= Glenn Miller's Method for Orchestral Arranging =

1943 book on arranging by Glenn Miller

1943 first edition, Mutual Music Society, New York.

Glenn Miller's Method for Orchestral Arranging is a 1943 book on arranging by Glenn Miller published by the Mutual Music Society in the U.S. and Chappell & Co., Ltd., in the UK.

==Background==
The book was published in New York by the Mutual Music Society on May 28, 1943, consisting of 116 pages. The book was wrapped in dark red cloth with two stapled, folded multiple page scores, with the title in a gold color. The two songs featured were "The Song of the Volga Boatmen" in six pages and "I'm Thrilled" in five pages, which had been released as 78 singles by Glenn Miller and his Orchestra on RCA Victor. Glenn Miller described the process of making orchestral arrangements with many examples from his own orchestra.
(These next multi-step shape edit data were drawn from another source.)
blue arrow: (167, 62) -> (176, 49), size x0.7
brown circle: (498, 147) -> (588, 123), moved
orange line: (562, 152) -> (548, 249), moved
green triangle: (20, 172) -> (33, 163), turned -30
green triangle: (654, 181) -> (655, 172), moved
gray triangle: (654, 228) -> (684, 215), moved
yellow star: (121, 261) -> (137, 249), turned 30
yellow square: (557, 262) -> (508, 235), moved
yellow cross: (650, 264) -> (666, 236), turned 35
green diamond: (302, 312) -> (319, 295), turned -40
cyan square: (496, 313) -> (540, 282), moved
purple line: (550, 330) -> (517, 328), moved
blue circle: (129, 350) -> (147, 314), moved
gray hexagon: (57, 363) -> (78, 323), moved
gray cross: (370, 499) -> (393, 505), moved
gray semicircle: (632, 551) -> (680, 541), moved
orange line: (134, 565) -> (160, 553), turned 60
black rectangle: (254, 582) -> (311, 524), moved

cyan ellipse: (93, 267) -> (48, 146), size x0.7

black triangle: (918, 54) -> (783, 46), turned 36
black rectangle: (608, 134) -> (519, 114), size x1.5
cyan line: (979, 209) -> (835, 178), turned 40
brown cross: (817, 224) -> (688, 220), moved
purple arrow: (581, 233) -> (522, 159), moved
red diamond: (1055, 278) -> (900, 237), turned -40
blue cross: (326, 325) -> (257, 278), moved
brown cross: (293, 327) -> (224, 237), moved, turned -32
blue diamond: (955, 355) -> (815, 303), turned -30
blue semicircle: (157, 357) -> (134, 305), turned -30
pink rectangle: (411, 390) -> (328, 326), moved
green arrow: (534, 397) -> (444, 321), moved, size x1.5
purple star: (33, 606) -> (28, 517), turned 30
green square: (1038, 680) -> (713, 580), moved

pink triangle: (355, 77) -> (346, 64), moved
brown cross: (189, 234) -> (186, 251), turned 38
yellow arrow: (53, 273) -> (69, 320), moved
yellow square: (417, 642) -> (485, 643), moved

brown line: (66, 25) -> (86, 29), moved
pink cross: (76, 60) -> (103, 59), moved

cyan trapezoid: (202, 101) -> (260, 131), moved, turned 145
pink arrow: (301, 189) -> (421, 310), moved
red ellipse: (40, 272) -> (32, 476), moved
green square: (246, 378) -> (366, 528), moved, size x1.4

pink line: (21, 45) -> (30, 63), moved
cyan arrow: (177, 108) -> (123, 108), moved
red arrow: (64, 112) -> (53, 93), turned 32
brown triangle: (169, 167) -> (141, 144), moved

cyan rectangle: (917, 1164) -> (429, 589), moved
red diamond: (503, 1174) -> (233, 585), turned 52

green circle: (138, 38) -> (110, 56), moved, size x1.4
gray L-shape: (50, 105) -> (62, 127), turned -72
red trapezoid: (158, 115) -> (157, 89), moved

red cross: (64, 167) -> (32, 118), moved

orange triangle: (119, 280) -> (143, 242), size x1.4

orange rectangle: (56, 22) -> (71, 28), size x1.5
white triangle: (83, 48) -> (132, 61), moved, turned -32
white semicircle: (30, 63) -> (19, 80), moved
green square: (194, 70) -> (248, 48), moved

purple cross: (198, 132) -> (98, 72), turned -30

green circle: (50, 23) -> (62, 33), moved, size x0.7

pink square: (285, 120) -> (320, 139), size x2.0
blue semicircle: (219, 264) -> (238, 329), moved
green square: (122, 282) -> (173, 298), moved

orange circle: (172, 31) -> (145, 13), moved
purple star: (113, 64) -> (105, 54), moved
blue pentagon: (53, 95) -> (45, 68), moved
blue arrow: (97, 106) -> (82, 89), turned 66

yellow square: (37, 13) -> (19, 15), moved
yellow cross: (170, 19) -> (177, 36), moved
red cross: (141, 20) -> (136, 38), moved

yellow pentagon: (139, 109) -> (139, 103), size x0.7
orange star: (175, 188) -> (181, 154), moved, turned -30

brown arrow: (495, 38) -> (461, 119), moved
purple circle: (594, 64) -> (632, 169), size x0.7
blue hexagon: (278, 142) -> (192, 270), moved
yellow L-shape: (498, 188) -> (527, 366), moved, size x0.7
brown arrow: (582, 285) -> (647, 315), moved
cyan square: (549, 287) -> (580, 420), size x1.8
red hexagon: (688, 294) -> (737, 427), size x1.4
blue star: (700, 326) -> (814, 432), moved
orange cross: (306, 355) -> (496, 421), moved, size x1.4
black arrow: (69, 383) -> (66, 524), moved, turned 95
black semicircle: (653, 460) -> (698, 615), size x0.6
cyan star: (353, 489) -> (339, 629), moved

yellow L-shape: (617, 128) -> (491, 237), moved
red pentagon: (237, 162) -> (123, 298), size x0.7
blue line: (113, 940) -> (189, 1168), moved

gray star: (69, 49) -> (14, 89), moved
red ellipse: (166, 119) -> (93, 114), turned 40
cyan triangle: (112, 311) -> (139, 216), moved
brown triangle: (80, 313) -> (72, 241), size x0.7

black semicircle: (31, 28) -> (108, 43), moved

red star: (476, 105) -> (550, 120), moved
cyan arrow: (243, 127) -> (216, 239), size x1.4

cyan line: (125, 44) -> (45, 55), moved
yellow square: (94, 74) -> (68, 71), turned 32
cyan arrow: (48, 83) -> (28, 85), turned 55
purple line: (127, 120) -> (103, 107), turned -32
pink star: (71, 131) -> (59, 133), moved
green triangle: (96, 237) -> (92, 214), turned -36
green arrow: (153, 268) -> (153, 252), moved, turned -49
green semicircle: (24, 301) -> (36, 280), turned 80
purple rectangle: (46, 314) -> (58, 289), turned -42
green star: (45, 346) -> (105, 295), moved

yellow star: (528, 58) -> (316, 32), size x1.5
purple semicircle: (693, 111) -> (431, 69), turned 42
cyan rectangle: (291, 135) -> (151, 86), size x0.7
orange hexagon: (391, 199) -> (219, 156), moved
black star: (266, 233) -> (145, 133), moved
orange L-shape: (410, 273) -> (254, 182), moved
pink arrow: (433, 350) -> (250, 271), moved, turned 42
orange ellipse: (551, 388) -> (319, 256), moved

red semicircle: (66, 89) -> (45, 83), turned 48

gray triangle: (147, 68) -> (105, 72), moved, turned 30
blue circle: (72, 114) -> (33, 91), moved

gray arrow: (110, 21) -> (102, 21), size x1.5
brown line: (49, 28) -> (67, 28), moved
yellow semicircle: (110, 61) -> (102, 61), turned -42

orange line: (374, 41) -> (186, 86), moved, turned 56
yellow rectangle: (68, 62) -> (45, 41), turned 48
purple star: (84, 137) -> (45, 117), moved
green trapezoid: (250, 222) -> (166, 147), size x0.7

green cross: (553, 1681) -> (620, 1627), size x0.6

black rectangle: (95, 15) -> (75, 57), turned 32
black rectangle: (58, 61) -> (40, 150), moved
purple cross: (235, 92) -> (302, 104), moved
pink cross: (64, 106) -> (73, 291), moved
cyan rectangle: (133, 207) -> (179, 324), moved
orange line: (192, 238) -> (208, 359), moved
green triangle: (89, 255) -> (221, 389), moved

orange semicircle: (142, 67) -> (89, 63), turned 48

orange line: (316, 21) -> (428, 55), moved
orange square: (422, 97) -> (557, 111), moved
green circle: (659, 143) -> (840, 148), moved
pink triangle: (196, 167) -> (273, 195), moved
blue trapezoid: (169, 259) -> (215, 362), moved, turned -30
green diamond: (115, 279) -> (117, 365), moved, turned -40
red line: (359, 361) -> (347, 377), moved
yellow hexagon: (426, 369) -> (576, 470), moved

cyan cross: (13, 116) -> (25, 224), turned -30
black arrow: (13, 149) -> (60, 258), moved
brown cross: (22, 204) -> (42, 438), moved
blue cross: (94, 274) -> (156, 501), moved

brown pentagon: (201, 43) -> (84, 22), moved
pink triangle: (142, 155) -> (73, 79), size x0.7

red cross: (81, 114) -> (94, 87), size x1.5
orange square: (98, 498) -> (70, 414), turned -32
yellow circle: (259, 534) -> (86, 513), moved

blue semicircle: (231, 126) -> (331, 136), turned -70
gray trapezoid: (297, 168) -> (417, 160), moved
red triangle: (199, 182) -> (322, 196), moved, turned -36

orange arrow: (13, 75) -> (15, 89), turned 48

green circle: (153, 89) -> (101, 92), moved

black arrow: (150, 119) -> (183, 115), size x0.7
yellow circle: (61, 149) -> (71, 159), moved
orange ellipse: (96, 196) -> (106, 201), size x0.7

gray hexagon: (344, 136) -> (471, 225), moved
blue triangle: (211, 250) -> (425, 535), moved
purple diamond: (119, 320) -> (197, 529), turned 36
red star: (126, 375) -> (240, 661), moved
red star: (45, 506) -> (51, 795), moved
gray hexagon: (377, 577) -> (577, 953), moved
There were chapters on "Making a smooth arrangement", "Making a rhythmic arrangement", and "Orchestral effects".

The book was also published in a similar UK edition in 1943 by Chappell & Co., Ltd., 50 New Bond Street, in London, W.I, printed by Lowe and Brydone.

The book was influential on later jazz arrangers. Grammy Award winning arranger Bob Freedman used the book to develop his own arranging techniques.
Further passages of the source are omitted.